The problem: parse all the elements in the string ‘a,b,c,#d,e#,f,g’ separated by commas, but when a comma appears between two ‘#’ characters, then the comma is part of the element. Also ‘#’ can only appear at the beginning and end of an element.
Expected output (one element per line):
a
b
c
#d,e#
f
g
This problem can be solved with a loop over each character in the string; special attention should be given the element starting with ‘#’, and mark its presence until next ‘#’ is met to identify the element.

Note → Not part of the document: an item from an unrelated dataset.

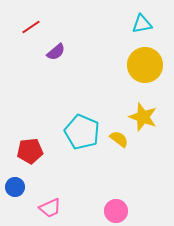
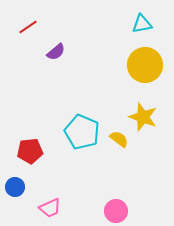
red line: moved 3 px left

But I want to solve this in a simpler way, using the Perl strength in regular expression. So I searched google and found a great summary page of Perl regular expression. I found that conditional expression is useful in this case. Basically, the conditional regular expression has the format:
(?(condition)yes-pattern|no-pattern)
so matching which pattern depends on the test of the condition. For my case, I wrote the following code:
perl -e ‘$s=”a,b,c,#d,e#,f,g”; while($s=~/(?(?=#)(#[^#]*#)|([^,]*)),?/gc) {$r=$&; $r =~ s/,$//; print “$r\n”; }’
and got expected result. Here in addition to conditional expression, I also used the look-ahead matching (?=#) to test whether a hashtag ‘#’ is ahead as the test condition.

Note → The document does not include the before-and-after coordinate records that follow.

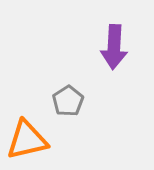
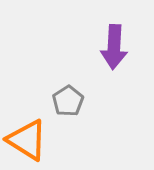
orange triangle: rotated 45 degrees clockwise
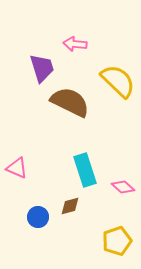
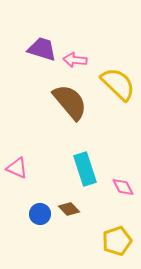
pink arrow: moved 16 px down
purple trapezoid: moved 19 px up; rotated 56 degrees counterclockwise
yellow semicircle: moved 3 px down
brown semicircle: rotated 24 degrees clockwise
cyan rectangle: moved 1 px up
pink diamond: rotated 20 degrees clockwise
brown diamond: moved 1 px left, 3 px down; rotated 60 degrees clockwise
blue circle: moved 2 px right, 3 px up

Then I realized that this code is not that clean, as I need post-process the whole matched string (stored in variable $&), so I simplify the code to
perl -e ‘$s=”a,b,c,#d,e#,f,g”; while($s=~/(?|(#[^#]*#)|([^,]*)),?/gc) {print $1, “\n”; }’
which does not use conditional expression at all, but use a feature called branch reset (see the above summary page link for details). It has the format
(?|pattern)
which resets the indices of ‘|’ divided sub-expressions (those generated by parentheses ‘(‘ and ‘)’) in the ‘pattern’. Note that in my pattern, I have two alternative sub-expression ‘(#[^#]*#)’ and ‘([^,]*))’ separated by ‘|’. Without branch reset, these two have index 1 and 2 respectively, and accordingly $1 and $2 are needed for referring to the matched strings, but only one of them will have value in each matching. To use the same index for the result (here $1 always), I use the branch reset, which resets the index of the second sub-expression to 1.
Very cool!!
Please let me know your solution for this problem. I believe better solution always exists.
Note that I used Perl version v5.18.2 to test these examples. Older versions such as v5.8.8 may not work because of not recognizing these fantastic syntaxes.